Many years ago, long before I moved to Vancouver Island, and when my sister and mom were still alive and healthy, the three of us used to book a vacation home for a week or so each year somewhere on this island or on one of the nearby Gulf Islands. We spent that week exploring - heading out in the morning with a picnic lunch and a thermos of tea, returning back to our home-away-from-home at the end of the day, eager to plan the next day's route.
Always the route involved visits to parks and beaches, as well as the occasional tourist attraction or market. I didn't take a lot of photos back then - it was before the digital age - but I did collect images in my head. And one of those images was of an oceanside park with craggy hills to climb, tidal pools at low tide, an island with colourful cottages, and a beach full of driftwood logs to sit on, as any good beach should be.
When I first moved to the island, I searched for that beach - I knew we had stayed in Saltair, just north of Crofton, that year, so I checked out several parks in the area, hoping to find it. But to no avail.
It wasn't until this February, when I was doing a home check in Nanaimo for a dog rescue, that I stopped at a park near to the home I was checking, and coincidentally it was the very park that matched the images in my mind: Piper's Lagoon Park, not far from Departure Bay Ferry Terminal in Nanaimo.

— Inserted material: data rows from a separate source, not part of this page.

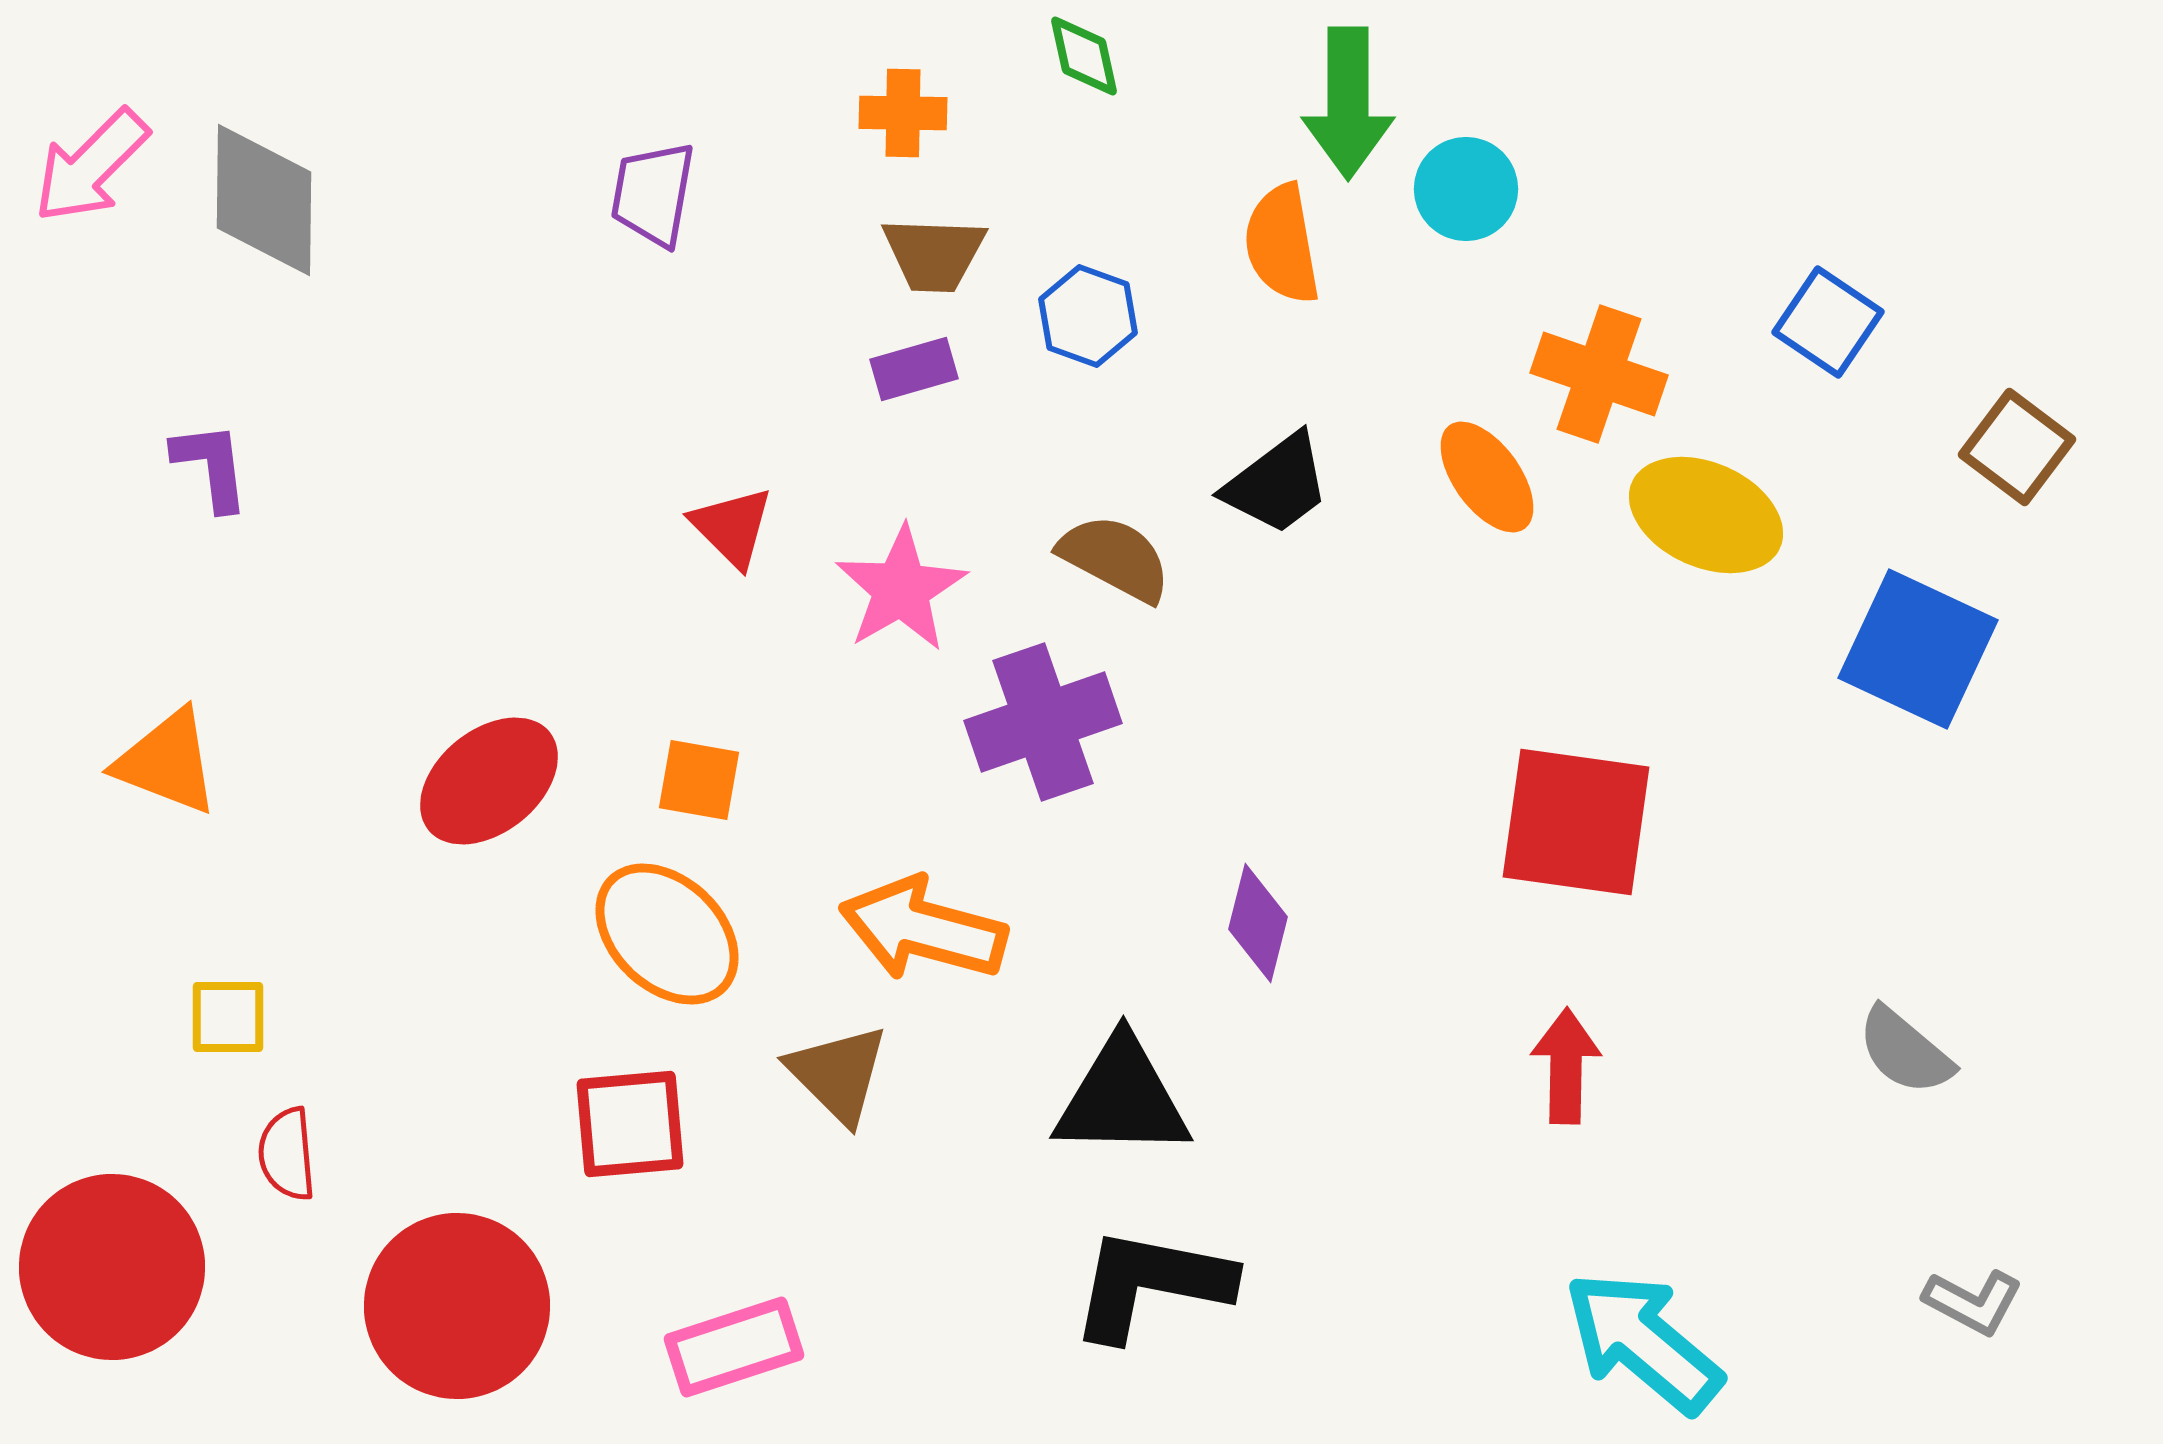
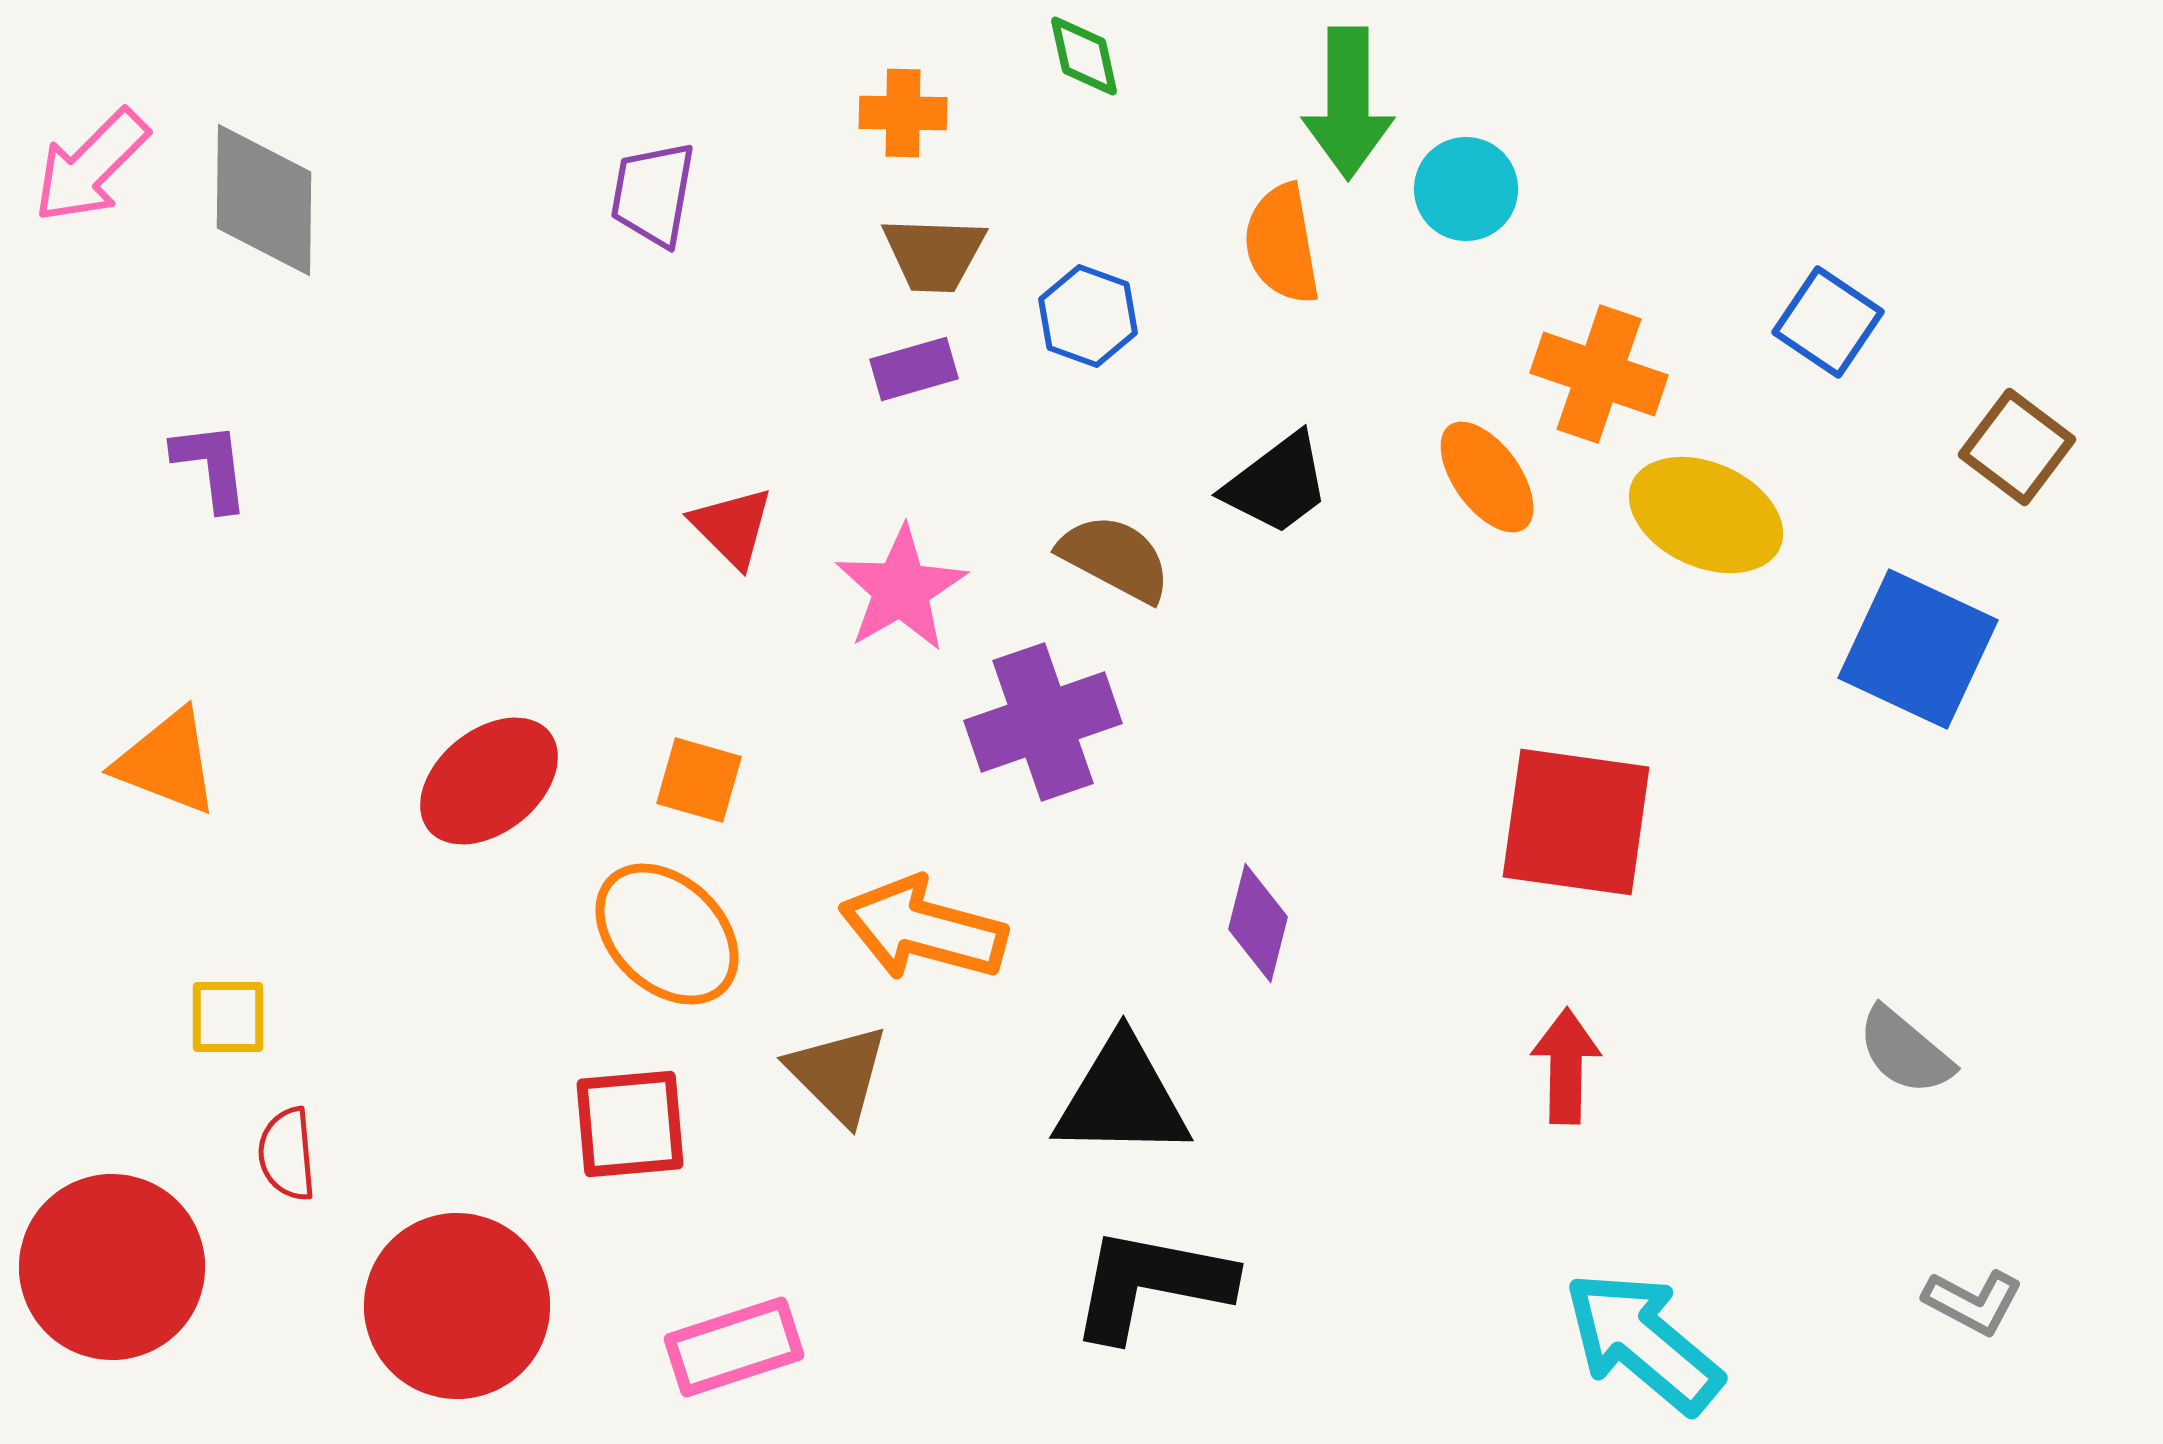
orange square at (699, 780): rotated 6 degrees clockwise
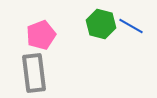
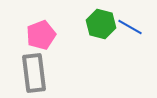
blue line: moved 1 px left, 1 px down
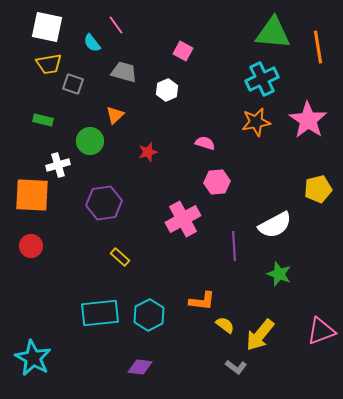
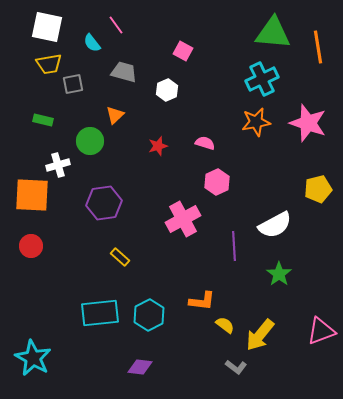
gray square: rotated 30 degrees counterclockwise
pink star: moved 3 px down; rotated 15 degrees counterclockwise
red star: moved 10 px right, 6 px up
pink hexagon: rotated 20 degrees counterclockwise
green star: rotated 15 degrees clockwise
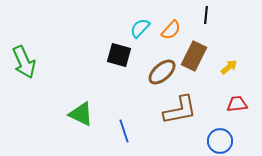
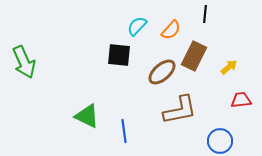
black line: moved 1 px left, 1 px up
cyan semicircle: moved 3 px left, 2 px up
black square: rotated 10 degrees counterclockwise
red trapezoid: moved 4 px right, 4 px up
green triangle: moved 6 px right, 2 px down
blue line: rotated 10 degrees clockwise
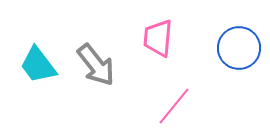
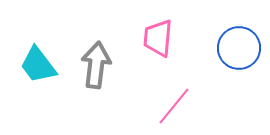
gray arrow: rotated 135 degrees counterclockwise
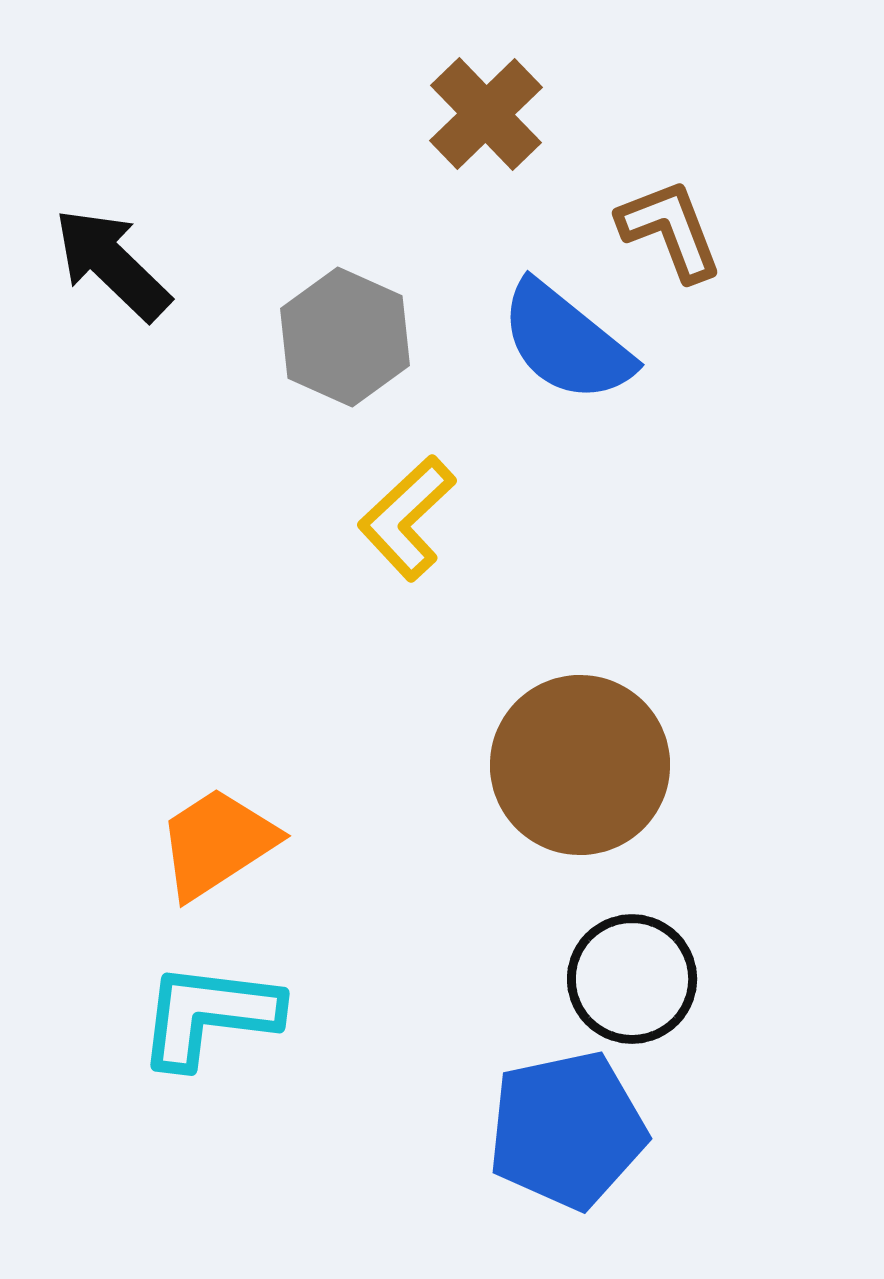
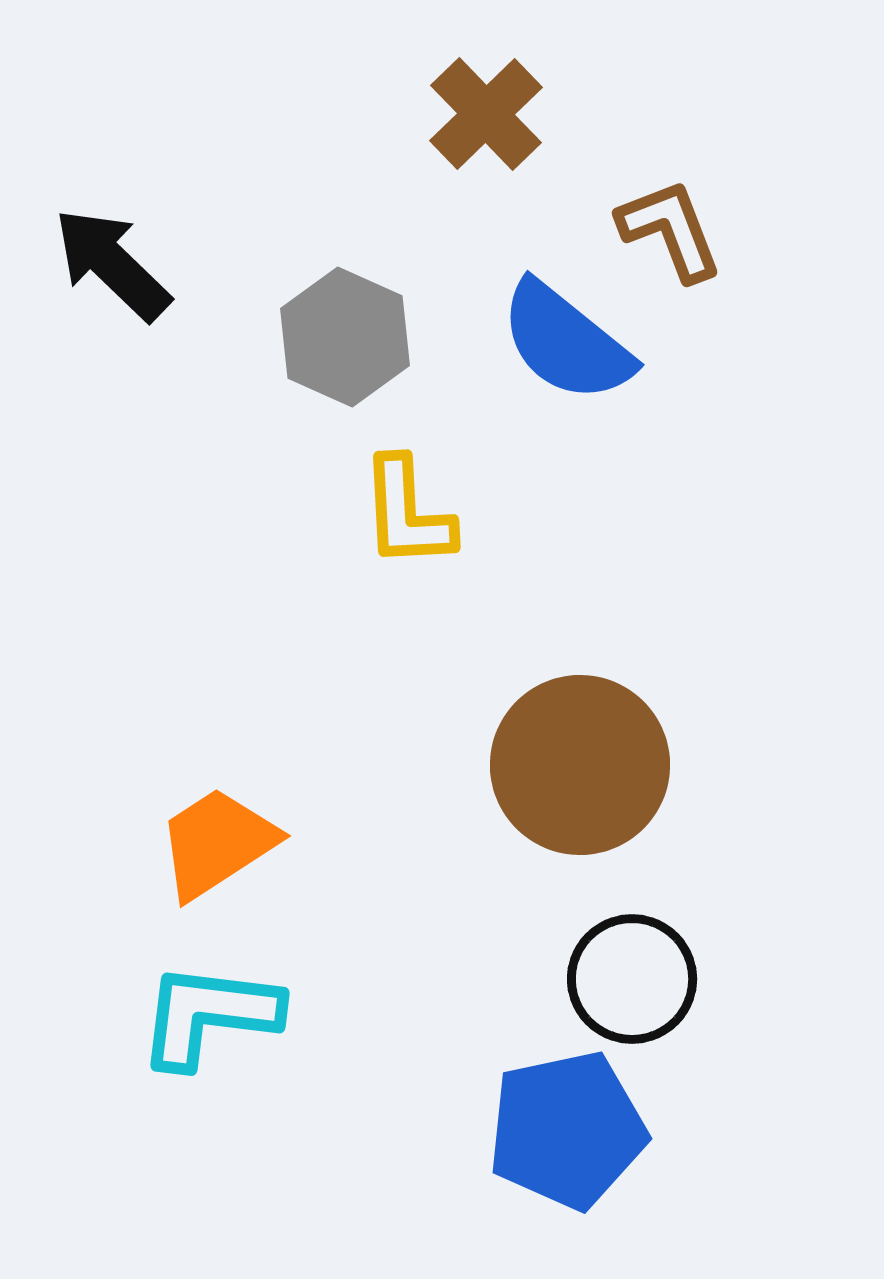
yellow L-shape: moved 5 px up; rotated 50 degrees counterclockwise
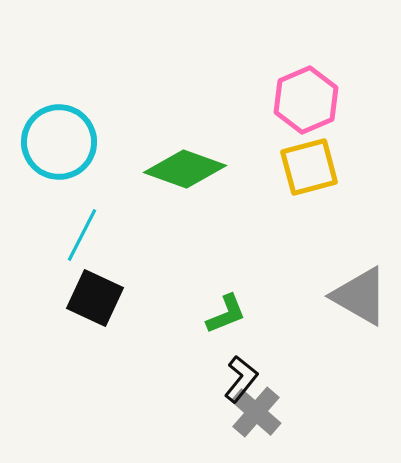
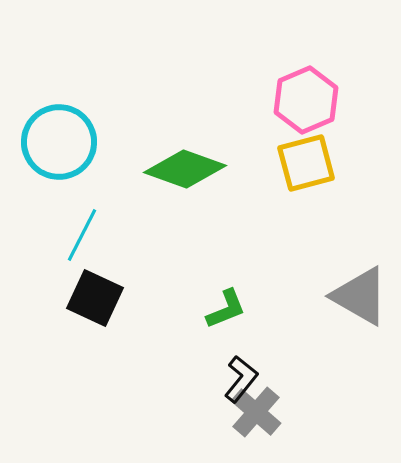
yellow square: moved 3 px left, 4 px up
green L-shape: moved 5 px up
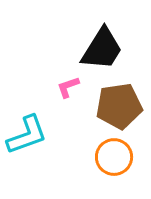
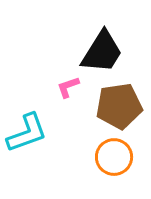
black trapezoid: moved 3 px down
cyan L-shape: moved 2 px up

It was still as picturesque, as interesting, and as varied as I remembered. With the exception of the addition of some park benches,
|A woman enjoys a few moments of solitude on|
a recent addition to the park.
and a two-headed serpent,
|A shower or water feature to encourage|
sand covered kids to clean off before getting in the car!
it was just how I remembered.
|Hidden coves amid the bluffs|
|Craggy rocks to climb|
|Beautiful driftwood on the beach|
|and colourful cabins across a lagoon|
What memories came flooding back - of my sister and I clambering over the rocks, sitting in low branches of the windswept Garry Oaks, admiring the driftwood shelter likely built by some enterprising kids (and still there today!), watching the boats pass by on their way to the harbour.
I remember, too, getting our feet wet as we tried to navigate our way over to Shack Island, attracted by the colourful cottages. (At low tide this is possible; but neither during our visit back then or my more recent one, was the tide low enough).
Those families, no doubt, have wonderful stories to tell and memories to share. My visit with my mom and my sister many years ago was short but left indelible images in my mind, and I am so glad I found this park again last February.
Had my sister lived, she would have been seventy this week - how fitting it is that the first of my "Throwback Thursday" posts be of memories I shared with her - memories that last.